You all have to know that the Constitution of Spain stablishes that Spain is ONE SOVEREIGN PEOPLE and ONE SOVEREIGN NATION; This means that no region can assume the sovereignty of the whole Spain People and organize a referendum to decide their auto-determination. THIS IS THE LAW."
A constitution is a piece of paper. Unless (a) all parties agree to abide by it, or (b) it is backed up by violence, it is worthless. The history books (and present reality in the world) is littered with quasi states that are partially recognised (Nagorno-Karabakh, Kosovo, Israel, Palestine, Taiwan, Transnistria for example), and constitutions that have been violated left right and centre to the point of meaninglessness.
So far Spain had been trying to get all parties to abide by it. As that seems less and less likely to happen, they are bring it out the violence. It is a standard procedure, because if Spain says something is unconstitutional, and people go do it anyway, and there is no punishment, then other people may think they can violate the constitution as well.
It is a tricky situation, because by doing this Spain is turning more Catalans against Madrid, which can well cause problems down the line. However if they did nothing, and the Catalans declare unilateral independence, that may inspire other parts of Spain to the same. The Basques in particular may feel emboldened themselves to demand the same.
The question on my mind is this: If Spain ramps up the violence even more, more arrests, more denials of ability to vote, more suppression of independence opinions or talk, more "police action" against separatists. What will the Catalans do?

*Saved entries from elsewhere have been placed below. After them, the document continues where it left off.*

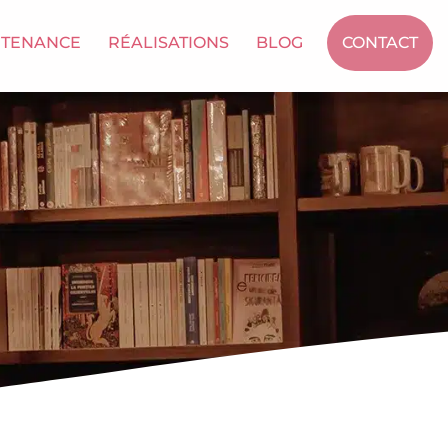
NTENANCE
RÉALISATIONS
BLOG
CONTACT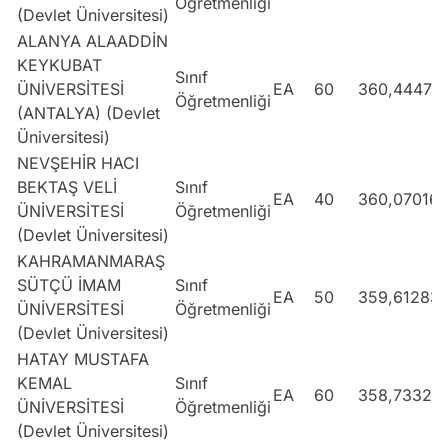
Öğretmenliği
(Devlet Üniversitesi)
ALANYA ALAADDİN
KEYKUBAT
Sınıf
ÜNİVERSİTESİ
EA
60
360,44474
Öğretmenliği
(ANTALYA) (Devlet
Üniversitesi)
NEVŞEHİR HACI
BEKTAŞ VELİ
Sınıf
EA
40
360,07016
ÜNİVERSİTESİ
Öğretmenliği
(Devlet Üniversitesi)
KAHRAMANMARAŞ
SÜTÇÜ İMAM
Sınıf
EA
50
359,61283
ÜNİVERSİTESİ
Öğretmenliği
(Devlet Üniversitesi)
HATAY MUSTAFA
KEMAL
Sınıf
EA
60
358,73329
ÜNİVERSİTESİ
Öğretmenliği
(Devlet Üniversitesi)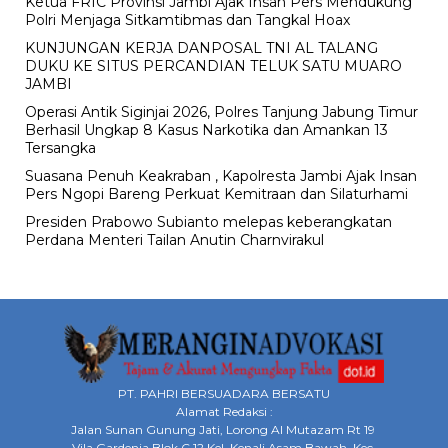
Ketua FRIC Provinsi Jambi Ajak Insan Pers Mendukung
Polri Menjaga Sitkamtibmas dan Tangkal Hoax
KUNJUNGAN KERJA DANPOSAL TNI AL TALANG
DUKU KE SITUS PERCANDIAN TELUK SATU MUARO
JAMBI
Operasi Antik Siginjai 2026, Polres Tanjung Jabung Timur
Berhasil Ungkap 8 Kasus Narkotika dan Amankan 13
Tersangka
Suasana Penuh Keakraban , Kapolresta Jambi Ajak Insan
Pers Ngopi Bareng Perkuat Kemitraan dan Silaturhami
Presiden Prabowo Subianto melepas keberangkatan
Perdana Menteri Tailan Anutin Charnvirakul
PT. PAHRI BERSUADARA BERSATU
Alamat Redaksi :
Jalan Sunan Gunung Jati, Lorong Al Mutazam Rt 19
Vila Gardenia Blok C 12 Kel. Kenali Asam Bawah Kec.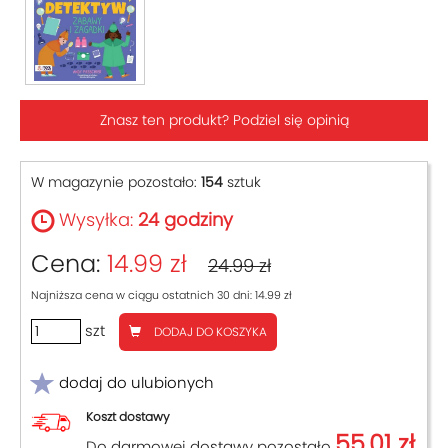
Znasz ten produkt? Podziel się opinią
W magazynie pozostało:
154
sztuk
Wysyłka:
24 godziny
Cena:
14.99 zł
24.99 zł
Najniższa cena w ciągu ostatnich 30 dni: 14.99 zł
szt
DODAJ DO KOSZYKA
dodaj do ulubionych
Koszt dostawy
55.01 zł
Do darmowej dostawy pozostało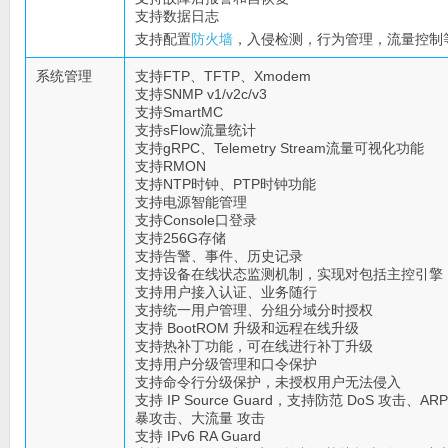
支持数据日志
支持配置
防火墙
，入侵检测，行为管理，流量控制
系统管理
支持FTP、TFTP、Xmodem
支持SNMP v1/v2c/v3
支持SmartMC
支持sFlow流量统计
支持gRPC、Telemetry Stream流量可视化功能
支持RMON
支持NTP时钟、PTP时钟功能
支持电源智能管理
支持Console口登录
支持256G存储
支持告警、事件、历史记录
支持设备在线状态监测机制，实现对包括主控引擎
支持用户接入认证、业务随行
支持统一用户管理、分组分域分时授权
支持 BootROM 升级和远程在线升级
支持热补丁功能，可在线进行补丁升级
支持用户分级管理和口令保护
支持命令行分级保护，未授权用户无法侵入
支持 IP Source Guard，支持防范 DoS 攻击、AR
暴攻击、大流量 攻击
支持 IPv6 RA Guard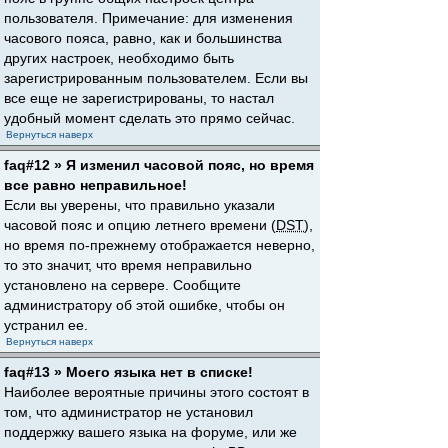
пользователя. Примечание: для изменения
часового пояса, равно, как и большинства
других настроек, необходимо быть
зарегистрированным пользователем. Если вы
все еще не зарегистрированы, то настал
удобный момент сделать это прямо сейчас.
Вернуться наверх
faq#12 » Я изменил часовой пояс, но время
все равно неправильное!
Если вы уверены, что правильно указали
часовой пояс и опцию летнего времени (
DST
),
но время по-прежнему отображается неверно,
то это значит, что время неправильно
установлено на сервере. Сообщите
администратору об этой ошибке, чтобы он
устранил ее.
Вернуться наверх
faq#13 » Моего языка нет в списке!
Наиболее вероятные причины этого состоят в
том, что администратор не установил
поддержку вашего языка на форуме, или же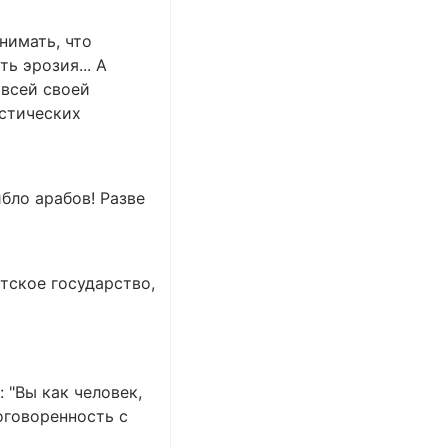
нимать, что
ь эрозия... А
 всей своей
истических
бло арабов! Разве
етское государство,
 "Вы как человек,
оговоренность с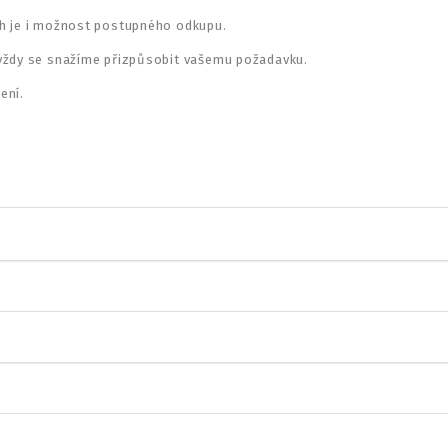
ch je i možnost postupného odkupu.
 vždy se snažíme přizpůsobit vašemu požadavku.
ení.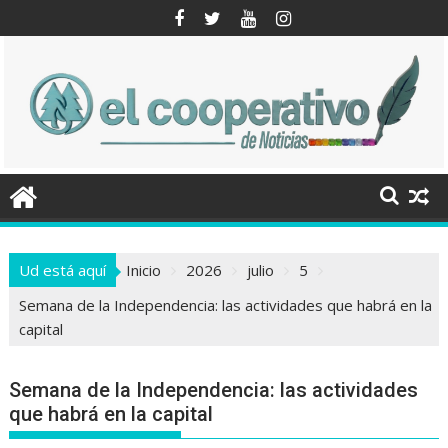
Saltar
al
contenido
Ud está aquí
Inicio
2026
julio
5
Semana de la Independencia: las actividades que habrá en la
capital
Semana de la Independencia: las actividades
que habrá en la capital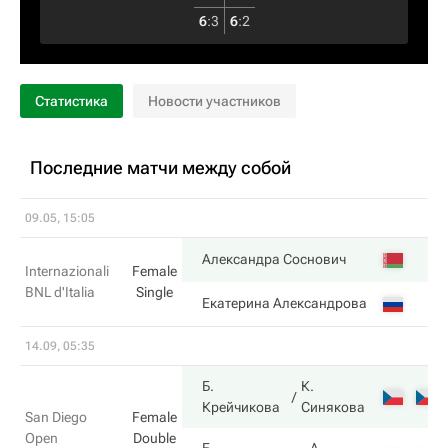
6
:
3
6
:
2
Статистика
Новости участников
Последние матчи между собой
09.05, 15:05
Александра Соснович
Internazionali
Female
BNL d'Italia
Single
Екатерина Александрова
14.09, 05:35
Б.
К.
Крейчикова
Синякова
San Diego
Female
Open
Double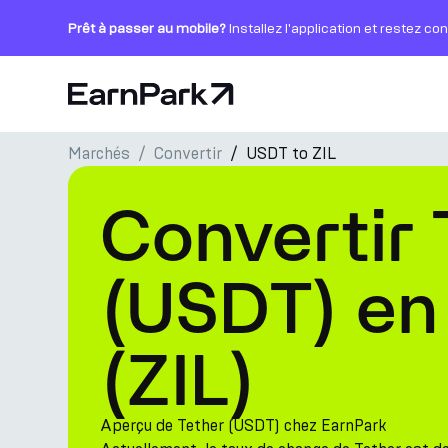
Prêt à passer au mobile?
Installez l'application et restez co
Page d'accueil
Marchés
Convertir
USDT to ZIL
Produits
Convertir 
Marchés
Calculatrices
(USDT) en 
PARK Token
(ZIL)
Ressources
Entreprise
Aperçu de Tether (USDT) chez EarnPark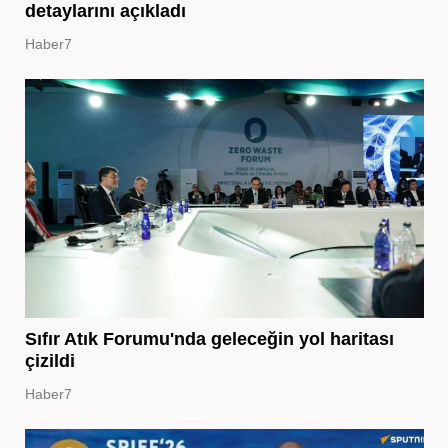
detaylarını açıkladı
Haber7
Sıfır Atık Forumu'nda geleceğin yol haritası
çizildi
Haber7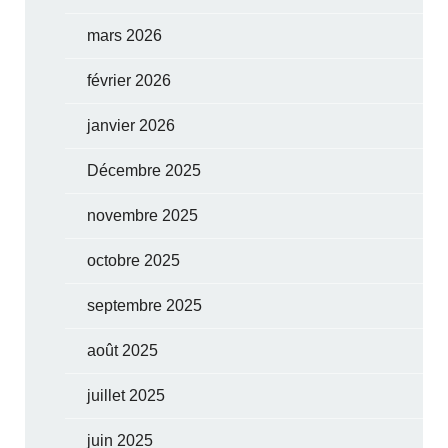
mars 2026
février 2026
janvier 2026
Décembre 2025
novembre 2025
octobre 2025
septembre 2025
août 2025
juillet 2025
juin 2025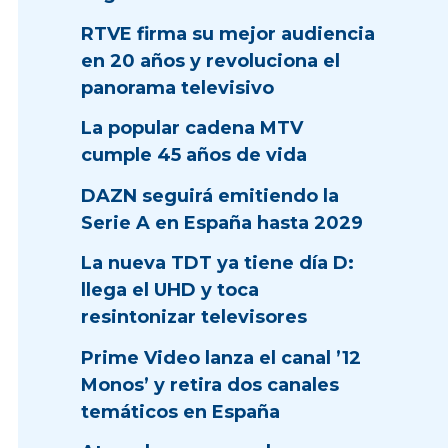
RTVE firma su mejor audiencia
en 20 años y revoluciona el
panorama televisivo
La popular cadena MTV
cumple 45 años de vida
DAZN seguirá emitiendo la
Serie A en España hasta 2029
La nueva TDT ya tiene día D:
llega el UHD y toca
resintonizar televisores
Prime Video lanza el canal ’12
Monos’ y retira dos canales
temáticos en España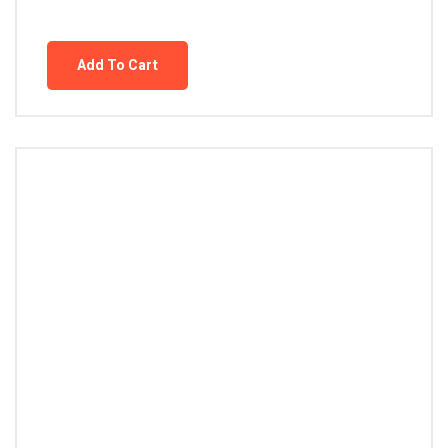
Add To Cart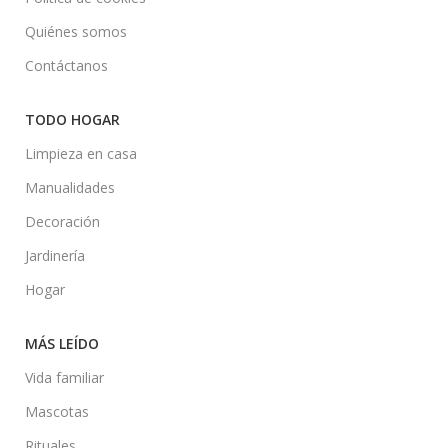
Quiénes somos
Contáctanos
TODO HOGAR
Limpieza en casa
Manualidades
Decoración
Jardinería
Hogar
MÁS LEÍDO
Vida familiar
Mascotas
Rituales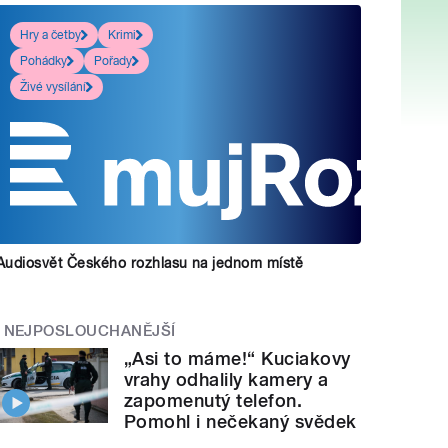
Hry a četby
Krimi
Pohádky
Pořady
Živé vysílání
Audiosvět Českého rozhlasu na jednom místě
NEJPOSLOUCHANĚJŠÍ
„Asi to máme!“ Kuciakovy
vrahy odhalily kamery a
zapomenutý telefon.
Pomohl i nečekaný svědek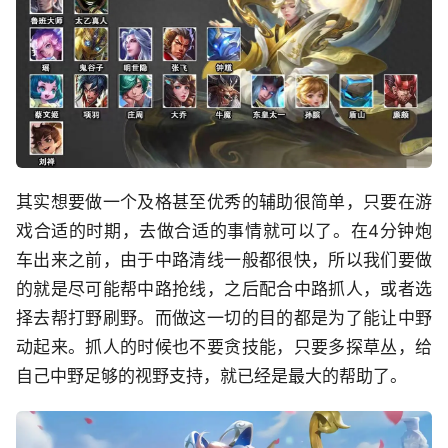
其实想要做一个及格甚至优秀的辅助很简单，只要在游
戏合适的时期，去做合适的事情就可以了。在4分钟炮
车出来之前，由于中路清线一般都很快，所以我们要做
的就是尽可能帮中路抢线，之后配合中路抓人，或者选
择去帮打野刷野。而做这一切的目的都是为了能让中野
动起来。抓人的时候也不要贪技能，只要多探草丛，给
自己中野足够的视野支持，就已经是最大的帮助了。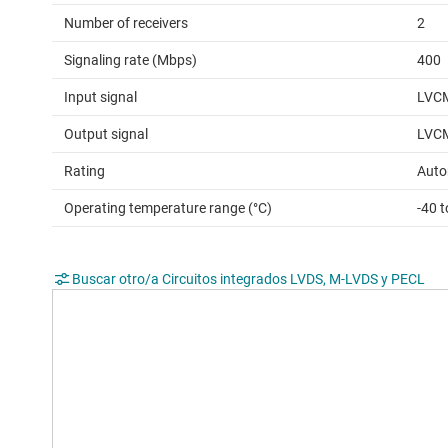
Number of receivers
2
Signaling rate (Mbps)
400
Input signal
LVCM
Output signal
LVC
Rating
Auto
Operating temperature range (°C)
-40 
Buscar otro/a Circuitos integrados LVDS, M-LVDS y PECL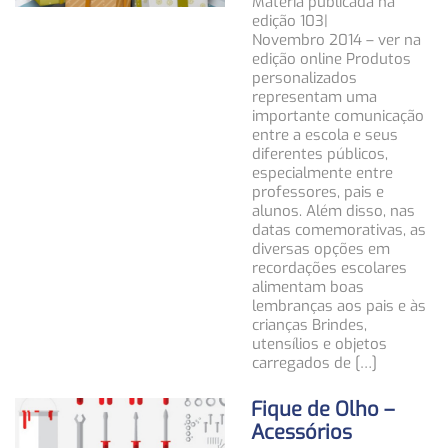
Matéria publicada na
edição 103|
Novembro 2014 – ver na
edição online Produtos
personalizados
representam uma
importante comunicação
entre a escola e seus
diferentes públicos,
especialmente entre
professores, pais e
alunos. Além disso, nas
datas comemorativas, as
diversas opções em
recordações escolares
alimentam boas
lembranças aos pais e às
crianças Brindes,
utensílios e objetos
carregados de […]
Fique de Olho –
Acessórios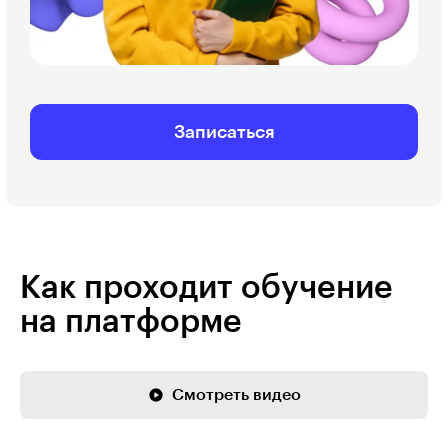
Записаться
Как проходит обучение
на платформе
Смотреть видео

Will they respond with violence? Roll over and submit? Push even harder for independence? Rarely do states peacefully allow a chunk of territory to leave (because that is the first crack in said states dissolution), so usually there is an armed insurrection at some point.
I also wonder where the Catalans suddenly got the bravery to challenge Spain like this. They have been making noises about independence for decades, but never moved towards it.
Usually when a minority in a country challenges the majority like this, and violates the constitution, it is because they have support of a stronger power. Someone who has an interest in an independence outcome, and the money, global political influence and/or army to support it. Without such a backer Catalonia would be crushed, and the Catalan politicians know this (hence they made noise, but no moves towards it for so long).